The Ecofys research was originally published in March and aimed to see how Europe could achieve zero carbon emissions before 2050.
This would require a 50 percent reduction in total energy demand, compared to 2010, and a full decarbonization of the electricity supply by around 2045.
Ecofys restricted its study to countries in north Western Europe, and specifically the British Isles, Benelux, France, Germany and the Nordics.
The study accounted for the technically and economically feasible growth that might occur in onshore carbon-free generation sources such as biomass, hydro, solar and onshore wind.
It also assumed no new nuclear plants would be built beyond the already-troubled Flamanville 3 and Hinkley Point C projects, located in France and the U.K., respectively.
With practically all of Europe’s nuclear fleet due for retirement in the run-up to 2050, this would leave nuclear catering to a miniscule portion of the study area’s grid mix by 2045, compared to a roughly one-third share of electricity generation in 2010.
These onshore sources would only be able to supply 55 percent of the energy needed by countries in the region, Ecofys calculations showed. The research concluded offshore wind would be “pivotal” in decarbonizing the electricity supply.
Of the 230 gigawatts of offshore capacity required, 180 gigawatts could be installed in the North Sea, Ecofys said. This presents challenges because the North Sea is an important nature area that is used intensively by a wide variety of economic sectors.
Even assuming an average offshore wind turbine size of 8 megawatts, which represents close to the top end of the machines currently on order, around 22,500 turbines would need to be installed in the North Sea to deliver the capacity needed for decarbonization.
The space is there, said Müller, but what remains unclear is how so many turbines might affect marine ecosystems and wind resource.
Another problem is that all this wind power will increasingly need to be shunted back and forth to balance out local peaks and troughs in production.
Ecofys calculates between 50 and 80 gigawatts of interconnection capacity might be needed between the British Isles, mainland Europe and the Nordics.
“The onshore grid is an essential part of the North Sea grid, too, and it needs to cope with new flow patterns,” the consultancy observed.

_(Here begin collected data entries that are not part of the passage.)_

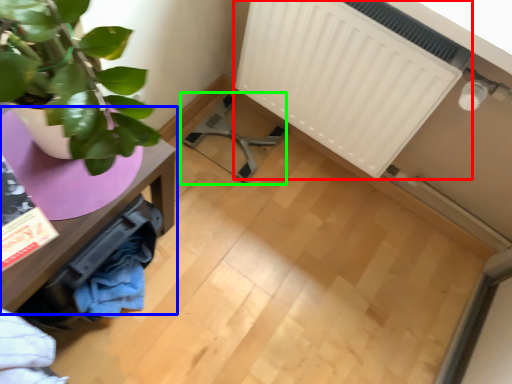 Question: Based on their relative distances, which object is nearer to radiator (highlighted by a red box)? Choose from table (highlighted by a blue box) and swivel chair (highlighted by a green box).

Choices:
 (A) table
 (B) swivel chair

Answer: (B) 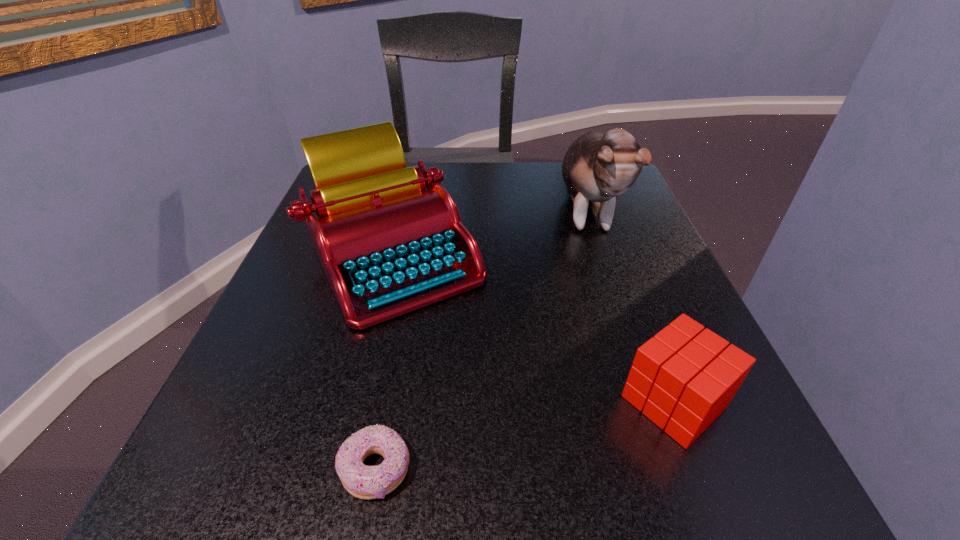 Locate an element on the screen. The height and width of the screenshot is (540, 960). free space between the cat and the cube is located at coordinates (630, 306).

You are a GUI agent. You are given a task and a screenshot of the screen. Output one action in this format:
    pyautogui.click(x=<x>, y=<y>)
    Task: Click on the empty space between the third tallest object and the doughnut
    The width and height of the screenshot is (960, 540).
    Given the screenshot: What is the action you would take?
    pyautogui.click(x=525, y=435)

Where is `unoccupied position between the shortest object and the tallest object`? The width and height of the screenshot is (960, 540). unoccupied position between the shortest object and the tallest object is located at coordinates (480, 340).

Point out which object is positioned as the nearest to the doughnut. Please provide its 2D coordinates. Your answer should be formatted as a tuple, i.e. [(x, y)], where the tuple contains the x and y coordinates of a point satisfying the conditions above.

[(389, 237)]

This screenshot has width=960, height=540. Identify the location of the second closest object to the second tallest object. (366, 482).

Find the location of a particular element. Image resolution: width=960 pixels, height=540 pixels. blank space that satisfies the following two spatial constraints: 1. on the typing side of the cube; 2. on the right side of the second tallest object is located at coordinates (357, 401).

Locate an element on the screen. vacant area in the image that satisfies the following two spatial constraints: 1. on the typing side of the third tallest object; 2. on the left side of the typewriter is located at coordinates (357, 401). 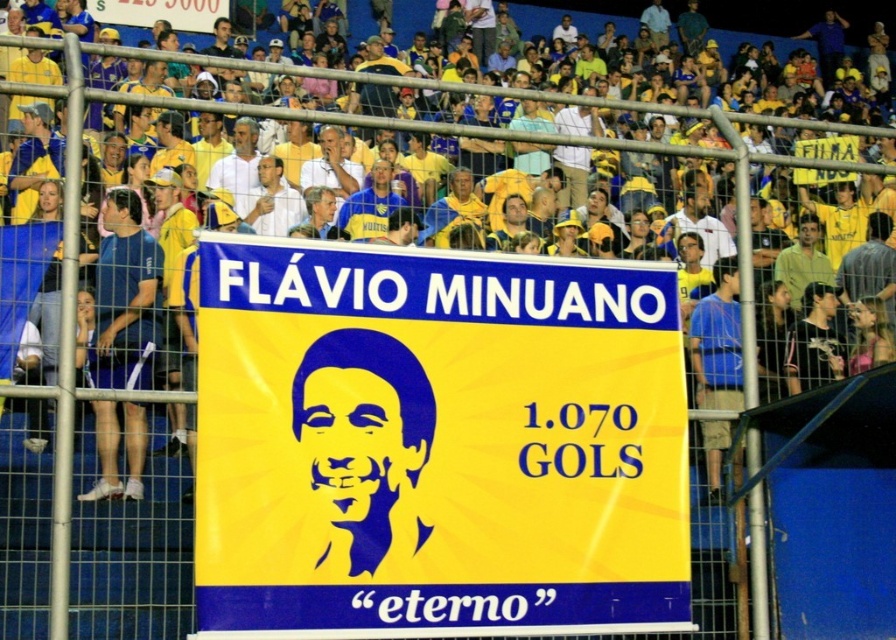 Question: Is blue fabric shirt at right further to camera compared to white matte shirt at center?

Choices:
 (A) no
 (B) yes

Answer: (A)

Question: Among these objects, which one is farthest from the camera?

Choices:
 (A) blue fabric shirt at left
 (B) blue fabric shirt at right
 (C) white matte shirt at center

Answer: (C)

Question: Is light blue shirt at center above blue jersey at center?

Choices:
 (A) no
 (B) yes

Answer: (B)

Question: Does blue fabric shirt at left have a greater width compared to white shirt at center?

Choices:
 (A) no
 (B) yes

Answer: (A)

Question: Which point is closer to the camera?

Choices:
 (A) (390, 442)
 (B) (566, 205)

Answer: (A)

Question: Which object is farther from the camera taking this photo?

A final point, not addressed by Ecofys, is how the offshore wind industry might cope with a growing requirement to use floating turbine technologies in water depths that are beyond the scope of traditional foundations.
"Floating offshore wind remains in its infancy, and this means that it brings with it a number of risks,” said Robert Bates, an assistant underwriter at the renewable energy insurer GCube.
“In the first instance, the wind turbines and supporting infrastructure need to prove they can perform in what are often challenging marine conditions.”